What could be more pompous (and insulting) than the argument that American and foreign tourists can “inspire” the Cuban people to seek democracy? Not much.
Well, on second thought, maybe Republican Congressman Jeff Flake of Arizona and Democratic Congressman Charlie Rangel of New York calling their bill to sweep away all remaining restrictions on American travel to Cuba, the “Export Freedom to Cuba Act.”
Or, the Obama Administration, which rejects American exceptionalism everywhere else in the world, arguing that American travelers (that have been carefully screened for entry by the Castro regime) are our best “Ambassadors of Freedom” to the Cuban people.
Their argument is that Cubans, upon seeing spring breakers and tourists enjoying luxury “people-to-people” tours and Cuban-American “mules” peddling flat-screen TV’s, will suddenly realize what they’re missing under the Castros’ totalitarian dictatorship, as if Cubans don’t already know what’s missing, and life under a brutal regime was their voluntary choice.
The argument further holds that American travelers are different from the throngs of Canadian snowbirds and the European sex tourists visiting the island for the last two decades, frequently degrading the Cuban people while bankrolling the repressive regime.

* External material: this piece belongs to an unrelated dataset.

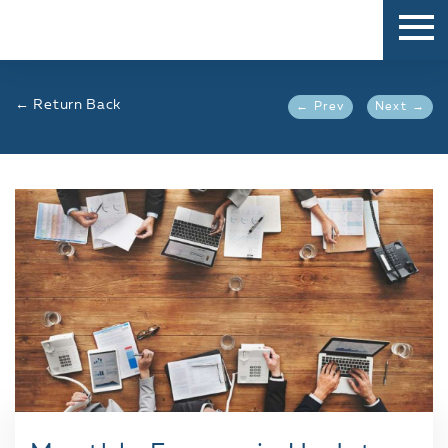
← Return Back
← Prev
Next →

American travelers, in other words, will be “truly inspirational.”
Americans are undoubtedly the kindest, noblest and most charitable people in the world. But it’s extraordinarily arrogant to argue that any foreign tourist is needed to inspire or empower the Cuban people, when some of the most courageous and inspirational people in this world are living in Cuba.
Meet Ivonne Mayeza Galano.
Last month, this amazing woman stood alone on the steps of the Capitol building in Havana. Knowing the brutality of the repression that awaited her, she nonetheless, peacefully held up a sign reading:
“Cambios en Cuba Sin Dictadura” (“Change in Cuba Without Dictatorship”)
She was promptly arrested, stripped naked, searched and violently interrogated.
Two weeks later, four other women, Sara Marta Fonseca, Mercedes García Álvarez, Tania Maldonado Sánchez and Odalys Zurma González, continued her protest. Predictably, they too were arrested, but this time it took Castro’s security forces 40-minutes to drag them away, as a gathering crowd of bystanders began to heckle the oppressors.
Or how about Iris Perez Aguilera?
This Afro-Cuban pro-democracy leader is the founder of the Rosa Parks Feminist Movement for Civil Rights. She undertakes weekly protests and sit-ins. As a result of these, Castro’s secret police, on numerous occasions, has abused and brutally beaten her — to the point of hospitalization.
Or how about Iris’s husband, Jorge Luis Garcia Perez “Antunez?”
Antunez, often referred to as Cuba’s Nelson Mandela, spent 17-years as a political prisoner for protesting in the public square of his hometown. Today, still a young 46-years old, he is the leader of Cuba’s civil disobedience movement.
Or how about Dr. Oscar Elias Biscet?
A charismatic physician, he spent nearly 11-years in political prison for his democratic advocacy as head of the Lawton Foundation for Human Rights. At a recent concert, U2’s Bono honored Dr. Biscet as a true inspiration.
Or Marcelino Abreu, who has spent over 100 days on a hunger strike, protesting his unjust four-year prison-sentence. His crime was refusing to show a police officer identification after walking nearby the Castro regime’s tourist-only Hotel Nacional. Abreu still holds that Cubans should be free to walk on the public streets and enter the public buildings of their homeland. Cuban authorities disagree.
Or the young rappers and rockers that defy the Cuban dictatorship through their lyrics and whose concerts and music festivals are under constant siege by the “Ministry of Culture” backed by the regime’s armed police.
Or the bloggers and social media activists who brave the Castros’ censors to inform the world of the harsh brutality and injustices the Cuban people face.
How can foreign travelers —ignorant of life under tyranny and repression– represent democratic ideals better than these icons who have spent years in political prison, and brave daily violence and beatings, to express their democratic aspirations and promote change in Cuba?
Let those of us who live in the United States stop insulting courageous pro-democracy leaders in Cuba with talk of “inspiring” them. The Cuban people don’t need to be “inspired” by people abroad. They need our unwavering support for their struggle and for tangible pressure against the dictatorship that represses them.